WHEN Rudy Giuliani, smack in the middle of a recent speech before the National Rifle Association, stopped his talk and said that he was taking a call from his wife, Judith, it could be that he really had forgotten to shut off his handset.

Or he might have orchestrated the call, as some critics are saying, to lighten his image. Or it might have been an attempt to lower the tension in a room where Mr. Giuliani, a Republican presidential candidate, was not universally loved, given his antigun stance while New York City's mayor.

Whatever the facts, for some it was a threshold moment-- not about politics, but about cellphones.

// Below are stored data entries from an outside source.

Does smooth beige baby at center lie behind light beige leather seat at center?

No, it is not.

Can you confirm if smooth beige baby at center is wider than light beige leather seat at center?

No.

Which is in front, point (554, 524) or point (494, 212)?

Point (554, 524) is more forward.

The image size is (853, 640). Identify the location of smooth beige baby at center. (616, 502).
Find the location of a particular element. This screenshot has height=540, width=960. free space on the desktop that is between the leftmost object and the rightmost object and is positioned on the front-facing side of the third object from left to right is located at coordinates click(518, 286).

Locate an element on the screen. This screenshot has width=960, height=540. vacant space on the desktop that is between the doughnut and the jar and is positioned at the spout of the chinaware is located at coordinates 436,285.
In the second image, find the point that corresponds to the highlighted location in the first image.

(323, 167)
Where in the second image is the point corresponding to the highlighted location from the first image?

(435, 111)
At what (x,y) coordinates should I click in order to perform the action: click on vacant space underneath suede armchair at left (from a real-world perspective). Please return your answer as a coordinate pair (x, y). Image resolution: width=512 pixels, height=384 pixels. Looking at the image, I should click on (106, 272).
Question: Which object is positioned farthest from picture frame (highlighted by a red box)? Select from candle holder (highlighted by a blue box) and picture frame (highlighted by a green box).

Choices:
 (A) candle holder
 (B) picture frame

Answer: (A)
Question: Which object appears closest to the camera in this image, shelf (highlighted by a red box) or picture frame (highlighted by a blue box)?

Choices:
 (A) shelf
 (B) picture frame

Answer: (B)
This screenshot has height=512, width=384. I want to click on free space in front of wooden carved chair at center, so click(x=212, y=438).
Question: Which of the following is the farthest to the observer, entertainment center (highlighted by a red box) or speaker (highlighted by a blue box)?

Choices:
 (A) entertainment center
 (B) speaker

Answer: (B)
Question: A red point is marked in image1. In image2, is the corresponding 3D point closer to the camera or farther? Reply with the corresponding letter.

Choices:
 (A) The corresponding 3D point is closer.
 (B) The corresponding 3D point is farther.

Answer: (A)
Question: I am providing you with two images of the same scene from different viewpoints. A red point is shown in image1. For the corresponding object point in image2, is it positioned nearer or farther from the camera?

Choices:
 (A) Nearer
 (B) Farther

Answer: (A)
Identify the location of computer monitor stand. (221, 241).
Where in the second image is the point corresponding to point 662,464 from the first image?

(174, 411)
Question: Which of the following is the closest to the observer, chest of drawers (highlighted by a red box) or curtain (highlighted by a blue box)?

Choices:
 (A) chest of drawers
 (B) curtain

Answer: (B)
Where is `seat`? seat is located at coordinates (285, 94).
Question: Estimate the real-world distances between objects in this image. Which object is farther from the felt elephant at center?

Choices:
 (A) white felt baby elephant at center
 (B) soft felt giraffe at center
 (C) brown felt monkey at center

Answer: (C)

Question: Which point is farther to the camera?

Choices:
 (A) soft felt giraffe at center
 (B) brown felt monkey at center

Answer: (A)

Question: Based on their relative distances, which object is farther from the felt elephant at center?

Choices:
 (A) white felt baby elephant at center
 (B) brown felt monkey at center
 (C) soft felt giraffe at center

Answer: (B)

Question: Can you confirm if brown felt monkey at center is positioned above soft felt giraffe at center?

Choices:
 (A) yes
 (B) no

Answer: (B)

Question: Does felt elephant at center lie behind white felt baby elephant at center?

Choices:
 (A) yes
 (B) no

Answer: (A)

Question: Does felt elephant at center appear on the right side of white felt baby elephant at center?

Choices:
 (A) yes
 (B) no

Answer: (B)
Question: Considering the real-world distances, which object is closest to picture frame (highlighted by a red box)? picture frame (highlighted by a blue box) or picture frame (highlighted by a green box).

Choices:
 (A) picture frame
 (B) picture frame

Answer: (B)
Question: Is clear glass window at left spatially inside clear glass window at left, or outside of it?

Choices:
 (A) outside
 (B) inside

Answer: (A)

Are Americans so comfortable with cellphone intrusions that it is now acceptable to take a call, even in front of a hall of people? Or was the criticism that followed Mr. Giuliani's public love chat a sign that Americans have had it with cellphones and with the people who will take or make a call, no matter the setting? "Did he cross a line?" asked Naomi S. Baron, a professor of linguistics at American University and author of the forthcoming book, "Always On: Language in an Online and Mobile World." "That presumes there is a line."

...

In Sweden, people think little about talking on their phones while riding a bus or train. But in Japan, phones have a "manner mode" button that disables the ringer, Ms. Baron said, and bus and train riders are encouraged to use it. (Swedes, she said, are also comfortable talking in public restrooms, but that seems to be less tolerated elsewhere.)

People in Finland are not big on face-to-face chitchat, yet they freely yak away on their cellphones, said James Katz, the director of the Center for Mobile Communications Studies at Rutgers University.

In China, almost anything goes when it comes to cellphones, but in the Philippines text messages are the preferred means of communicating.